*Exercise*:
Repeat each record below exactly as given.

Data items
-------------------------

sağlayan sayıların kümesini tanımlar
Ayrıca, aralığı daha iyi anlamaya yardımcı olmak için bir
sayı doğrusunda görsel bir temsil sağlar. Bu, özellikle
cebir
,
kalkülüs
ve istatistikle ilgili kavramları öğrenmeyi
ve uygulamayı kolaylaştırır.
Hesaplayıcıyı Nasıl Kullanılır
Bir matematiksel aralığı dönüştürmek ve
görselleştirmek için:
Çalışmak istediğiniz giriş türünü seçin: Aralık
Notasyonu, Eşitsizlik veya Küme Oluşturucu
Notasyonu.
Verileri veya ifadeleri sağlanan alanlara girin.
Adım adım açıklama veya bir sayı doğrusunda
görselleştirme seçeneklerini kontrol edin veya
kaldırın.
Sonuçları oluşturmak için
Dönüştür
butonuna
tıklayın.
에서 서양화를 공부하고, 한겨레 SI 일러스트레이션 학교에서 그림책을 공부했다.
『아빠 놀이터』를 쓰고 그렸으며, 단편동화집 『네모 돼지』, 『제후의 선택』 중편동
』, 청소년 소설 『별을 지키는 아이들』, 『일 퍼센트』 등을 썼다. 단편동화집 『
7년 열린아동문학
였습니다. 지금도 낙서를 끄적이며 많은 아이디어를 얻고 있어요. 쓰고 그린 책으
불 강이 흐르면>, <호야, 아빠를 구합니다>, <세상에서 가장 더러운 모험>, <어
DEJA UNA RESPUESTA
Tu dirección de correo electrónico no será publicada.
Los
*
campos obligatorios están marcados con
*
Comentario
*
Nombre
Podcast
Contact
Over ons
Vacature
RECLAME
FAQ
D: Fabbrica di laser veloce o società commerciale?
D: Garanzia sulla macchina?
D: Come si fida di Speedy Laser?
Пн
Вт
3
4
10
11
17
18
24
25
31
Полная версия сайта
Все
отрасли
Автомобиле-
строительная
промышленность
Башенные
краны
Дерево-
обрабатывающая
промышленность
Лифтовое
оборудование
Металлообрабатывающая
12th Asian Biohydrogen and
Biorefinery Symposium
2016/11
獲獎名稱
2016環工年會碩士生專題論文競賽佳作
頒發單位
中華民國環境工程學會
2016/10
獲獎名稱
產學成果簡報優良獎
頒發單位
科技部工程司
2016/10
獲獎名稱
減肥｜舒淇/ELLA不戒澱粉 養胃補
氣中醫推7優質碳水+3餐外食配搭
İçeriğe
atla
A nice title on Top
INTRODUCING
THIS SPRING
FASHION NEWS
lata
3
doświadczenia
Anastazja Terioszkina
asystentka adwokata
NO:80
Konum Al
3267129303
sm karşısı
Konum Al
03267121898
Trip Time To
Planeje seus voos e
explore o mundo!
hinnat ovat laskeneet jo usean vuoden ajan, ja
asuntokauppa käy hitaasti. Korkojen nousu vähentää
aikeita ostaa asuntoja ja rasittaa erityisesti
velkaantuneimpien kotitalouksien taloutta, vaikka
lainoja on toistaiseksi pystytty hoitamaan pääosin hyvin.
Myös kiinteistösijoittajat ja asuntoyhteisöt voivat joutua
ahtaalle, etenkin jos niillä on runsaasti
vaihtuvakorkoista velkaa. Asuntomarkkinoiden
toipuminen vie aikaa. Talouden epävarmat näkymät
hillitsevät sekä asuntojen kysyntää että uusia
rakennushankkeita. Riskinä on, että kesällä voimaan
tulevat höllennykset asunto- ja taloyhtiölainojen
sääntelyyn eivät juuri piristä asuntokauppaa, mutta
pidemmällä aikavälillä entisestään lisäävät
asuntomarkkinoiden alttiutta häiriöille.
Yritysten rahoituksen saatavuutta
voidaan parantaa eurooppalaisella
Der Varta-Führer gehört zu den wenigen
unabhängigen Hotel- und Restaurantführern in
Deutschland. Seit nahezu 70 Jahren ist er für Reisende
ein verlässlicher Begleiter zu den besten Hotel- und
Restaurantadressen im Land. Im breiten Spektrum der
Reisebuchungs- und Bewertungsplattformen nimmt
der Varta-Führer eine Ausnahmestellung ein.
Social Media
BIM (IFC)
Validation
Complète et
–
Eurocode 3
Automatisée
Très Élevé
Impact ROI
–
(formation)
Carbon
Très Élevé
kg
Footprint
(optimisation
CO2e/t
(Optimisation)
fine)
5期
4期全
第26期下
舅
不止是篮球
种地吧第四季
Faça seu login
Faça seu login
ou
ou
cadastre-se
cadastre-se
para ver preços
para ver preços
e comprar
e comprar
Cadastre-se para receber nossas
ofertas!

-------------------------

*Task response*:
sağlayan sayıların kümesini tanımlar
Ayrıca, aralığı daha iyi anlamaya yardımcı olmak için bir
sayı doğrusunda görsel bir temsil sağlar. Bu, özellikle
cebir
,
kalkülüs
ve istatistikle ilgili kavramları öğrenmeyi
ve uygulamayı kolaylaştırır.
Hesaplayıcıyı Nasıl Kullanılır
Bir matematiksel aralığı dönüştürmek ve
görselleştirmek için:
Çalışmak istediğiniz giriş türünü seçin: Aralık
Notasyonu, Eşitsizlik veya Küme Oluşturucu
Notasyonu.
Verileri veya ifadeleri sağlanan alanlara girin.
Adım adım açıklama veya bir sayı doğrusunda
görselleştirme seçeneklerini kontrol edin veya
kaldırın.
Sonuçları oluşturmak için
Dönüştür
butonuna
tıklayın.
에서 서양화를 공부하고, 한겨레 SI 일러스트레이션 학교에서 그림책을 공부했다.
『아빠 놀이터』를 쓰고 그렸으며, 단편동화집 『네모 돼지』, 『제후의 선택』 중편동
』, 청소년 소설 『별을 지키는 아이들』, 『일 퍼센트』 등을 썼다. 단편동화집 『
7년 열린아동문학
였습니다. 지금도 낙서를 끄적이며 많은 아이디어를 얻고 있어요. 쓰고 그린 책으
불 강이 흐르면>, <호야, 아빠를 구합니다>, <세상에서 가장 더러운 모험>, <어
DEJA UNA RESPUESTA
Tu dirección de correo electrónico no será publicada.
Los
*
campos obligatorios están marcados con
*
Comentario
*
Nombre
Podcast
Contact
Over ons
Vacature
RECLAME
FAQ
D: Fabbrica di laser veloce o società commerciale?
D: Garanzia sulla macchina?
D: Come si fida di Speedy Laser?
Пн
Вт
3
4
10
11
17
18
24
25
31
Полная версия сайта
Все
отрасли
Автомобиле-
строительная
промышленность
Башенные
краны
Дерево-
обрабатывающая
промышленность
Лифтовое
оборудование
Металлообрабатывающая
12th Asian Biohydrogen and
Biorefinery Symposium
2016/11
獲獎名稱
2016環工年會碩士生專題論文競賽佳作
頒發單位
中華民國環境工程學會
2016/10
獲獎名稱
產學成果簡報優良獎
頒發單位
科技部工程司
2016/10
獲獎名稱
減肥｜舒淇/ELLA不戒澱粉 養胃補
氣中醫推7優質碳水+3餐外食配搭
İçeriğe
atla
A nice title on Top
INTRODUCING
THIS SPRING
FASHION NEWS
lata
3
doświadczenia
Anastazja Terioszkina
asystentka adwokata
NO:80
Konum Al
3267129303
sm karşısı
Konum Al
03267121898
Trip Time To
Planeje seus voos e
explore o mundo!
hinnat ovat laskeneet jo usean vuoden ajan, ja
asuntokauppa käy hitaasti. Korkojen nousu vähentää
aikeita ostaa asuntoja ja rasittaa erityisesti
velkaantuneimpien kotitalouksien taloutta, vaikka
lainoja on toistaiseksi pystytty hoitamaan pääosin hyvin.
Myös kiinteistösijoittajat ja asuntoyhteisöt voivat joutua
ahtaalle, etenkin jos niillä on runsaasti
vaihtuvakorkoista velkaa. Asuntomarkkinoiden
toipuminen vie aikaa. Talouden epävarmat näkymät
hillitsevät sekä asuntojen kysyntää että uusia
rakennushankkeita. Riskinä on, että kesällä voimaan
tulevat höllennykset asunto- ja taloyhtiölainojen
sääntelyyn eivät juuri piristä asuntokauppaa, mutta
pidemmällä aikavälillä entisestään lisäävät
asuntomarkkinoiden alttiutta häiriöille.
Yritysten rahoituksen saatavuutta
voidaan parantaa eurooppalaisella
Der Varta-Führer gehört zu den wenigen
unabhängigen Hotel- und Restaurantführern in
Deutschland. Seit nahezu 70 Jahren ist er für Reisende
ein verlässlicher Begleiter zu den besten Hotel- und
Restaurantadressen im Land. Im breiten Spektrum der
Reisebuchungs- und Bewertungsplattformen nimmt
der Varta-Führer eine Ausnahmestellung ein.
Social Media
BIM (IFC)
Validation
Complète et
–
Eurocode 3
Automatisée
Très Élevé
Impact ROI
–
(formation)
Carbon
Très Élevé
kg
Footprint
(optimisation
CO2e/t
(Optimisation)
fine)
5期
4期全
第26期下
舅
不止是篮球
种地吧第四季
Faça seu login
Faça seu login
ou
ou
cadastre-se
cadastre-se
para ver preços
para ver preços
e comprar
e comprar
Cadastre-se para receber nossas
ofertas!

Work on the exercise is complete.